To understand the desert’s relationship to water, one must build faith through times of drought and drop to your knees in worship when it’s wet. Rain does not bring the desert back from the dead – it’s an adrenaline rush taking everything in its path from survival-mode dormancy to full-throttle thriving. One can never anticipate such an experience. Like finding new romance, it’s best to put it out of your mind, to forget about it most of the time. But when it does arrive, you better be ready to peel off your excess layers, hop in, make a splash, drink it up and ride the pulse. Rain in the desert, like love, is best when embraced freely. It cannot be held, only left to flow. It will vanish in a blink, leaving sandy traces of its swift kiss.

The rain ceased as suddenly as it came. I returned to the canyon every few days. Evidence of what I witnessed seeped several inches into the sand and debris lined water marks. The now-dry slickrock still held muddy pools of water ready to overflow if the sky spit a drop in them. A week later, all signs had vanished. The desert looked as if water never fell here at all. Yet my eyes could not unsee the glistening basalt stones, electrified moss, crystalline pools and tadpoles sprouting meaty legs. The creases, billows and narrows of this slice of earth before me was sculpted by millions of years of sporadic rain. So, too, is my relationship to water being shaped by the ebb and flow of flood and drought in the desert, saturating my roots and sharpening my senses.

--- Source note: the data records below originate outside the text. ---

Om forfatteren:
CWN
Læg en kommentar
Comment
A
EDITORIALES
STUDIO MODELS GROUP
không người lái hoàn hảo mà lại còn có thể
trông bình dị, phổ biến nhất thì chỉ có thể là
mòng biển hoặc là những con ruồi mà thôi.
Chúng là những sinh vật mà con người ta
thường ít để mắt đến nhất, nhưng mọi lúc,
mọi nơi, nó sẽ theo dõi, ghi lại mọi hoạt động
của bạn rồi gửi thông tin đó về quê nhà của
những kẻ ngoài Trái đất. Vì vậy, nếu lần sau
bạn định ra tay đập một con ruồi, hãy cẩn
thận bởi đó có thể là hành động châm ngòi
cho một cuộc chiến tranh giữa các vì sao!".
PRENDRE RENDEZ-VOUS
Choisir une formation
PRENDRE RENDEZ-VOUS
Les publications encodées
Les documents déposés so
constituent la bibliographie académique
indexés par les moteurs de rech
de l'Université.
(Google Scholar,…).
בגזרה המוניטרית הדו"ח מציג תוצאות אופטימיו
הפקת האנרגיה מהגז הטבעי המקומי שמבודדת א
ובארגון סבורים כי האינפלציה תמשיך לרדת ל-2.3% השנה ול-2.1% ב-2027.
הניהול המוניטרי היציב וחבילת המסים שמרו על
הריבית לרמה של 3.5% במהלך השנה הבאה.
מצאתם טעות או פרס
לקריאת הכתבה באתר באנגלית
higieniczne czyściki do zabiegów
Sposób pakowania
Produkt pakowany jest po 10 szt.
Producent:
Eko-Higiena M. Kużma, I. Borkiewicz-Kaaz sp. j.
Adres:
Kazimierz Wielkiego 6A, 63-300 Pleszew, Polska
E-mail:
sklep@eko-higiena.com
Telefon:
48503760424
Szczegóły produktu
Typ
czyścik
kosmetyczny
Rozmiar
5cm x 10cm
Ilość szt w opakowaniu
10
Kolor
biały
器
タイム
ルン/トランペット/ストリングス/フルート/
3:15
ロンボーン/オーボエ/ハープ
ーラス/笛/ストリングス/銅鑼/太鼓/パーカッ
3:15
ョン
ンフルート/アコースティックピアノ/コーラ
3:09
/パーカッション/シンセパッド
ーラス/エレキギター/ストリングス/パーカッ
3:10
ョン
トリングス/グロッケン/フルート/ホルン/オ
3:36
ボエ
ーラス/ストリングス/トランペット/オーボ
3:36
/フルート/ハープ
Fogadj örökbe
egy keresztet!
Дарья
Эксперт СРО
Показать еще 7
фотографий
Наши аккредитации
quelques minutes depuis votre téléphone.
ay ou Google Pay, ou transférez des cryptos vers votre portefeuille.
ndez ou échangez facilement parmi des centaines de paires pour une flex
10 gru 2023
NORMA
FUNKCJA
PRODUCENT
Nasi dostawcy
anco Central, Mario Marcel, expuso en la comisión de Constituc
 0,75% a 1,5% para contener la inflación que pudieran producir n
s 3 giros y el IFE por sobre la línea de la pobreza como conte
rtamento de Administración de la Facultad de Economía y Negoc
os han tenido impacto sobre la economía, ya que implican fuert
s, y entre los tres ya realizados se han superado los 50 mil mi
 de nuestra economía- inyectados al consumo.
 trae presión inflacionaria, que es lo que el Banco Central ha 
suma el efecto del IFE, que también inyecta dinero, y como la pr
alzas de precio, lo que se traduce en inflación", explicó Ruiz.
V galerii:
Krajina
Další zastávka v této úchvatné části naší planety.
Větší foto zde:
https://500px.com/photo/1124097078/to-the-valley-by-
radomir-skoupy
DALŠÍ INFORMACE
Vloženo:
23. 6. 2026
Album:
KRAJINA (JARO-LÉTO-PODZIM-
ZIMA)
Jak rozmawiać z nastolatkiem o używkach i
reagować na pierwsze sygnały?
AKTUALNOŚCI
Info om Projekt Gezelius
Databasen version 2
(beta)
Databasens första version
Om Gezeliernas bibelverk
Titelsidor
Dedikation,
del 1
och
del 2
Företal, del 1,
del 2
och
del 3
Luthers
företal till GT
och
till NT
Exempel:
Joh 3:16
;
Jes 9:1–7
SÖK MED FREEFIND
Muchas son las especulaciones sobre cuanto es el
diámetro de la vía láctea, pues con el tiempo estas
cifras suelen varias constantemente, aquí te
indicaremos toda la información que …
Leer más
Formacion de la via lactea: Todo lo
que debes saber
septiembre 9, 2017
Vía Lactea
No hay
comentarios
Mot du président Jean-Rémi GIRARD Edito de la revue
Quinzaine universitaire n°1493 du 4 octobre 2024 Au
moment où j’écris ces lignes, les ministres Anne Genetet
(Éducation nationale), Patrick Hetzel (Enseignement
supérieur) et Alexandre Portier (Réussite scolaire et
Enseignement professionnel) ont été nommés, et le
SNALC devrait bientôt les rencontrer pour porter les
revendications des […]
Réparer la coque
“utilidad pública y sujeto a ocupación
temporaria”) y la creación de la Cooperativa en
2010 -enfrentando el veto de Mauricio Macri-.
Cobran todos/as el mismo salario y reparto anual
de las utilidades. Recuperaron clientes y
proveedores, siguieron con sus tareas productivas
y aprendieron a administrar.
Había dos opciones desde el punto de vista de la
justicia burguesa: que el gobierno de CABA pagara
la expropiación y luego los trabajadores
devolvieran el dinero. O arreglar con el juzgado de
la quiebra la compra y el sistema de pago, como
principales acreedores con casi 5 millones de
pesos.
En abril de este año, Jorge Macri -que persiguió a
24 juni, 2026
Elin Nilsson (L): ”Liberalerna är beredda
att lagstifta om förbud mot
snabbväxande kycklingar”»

Two weeks after the last storm, I walked across the dry, sandy, hot desert alone. At the edge of a larger perennial spring-fed pool, I stripped off my clothes, sending ripples across its glassy surface. Kicking my legs like the toads, a sweet, earthy perfume overwhelmed my olfactory system. For minutes, I swam the edges of the seeping sandstone, sniffing reeds, flowers and willows, trying to find the scent that I had never encountered before. When my nose touched the petals of sweet white clover, I gave them my full and delicate attention. A note from my lover, the rain, lingering in the air, promising his return.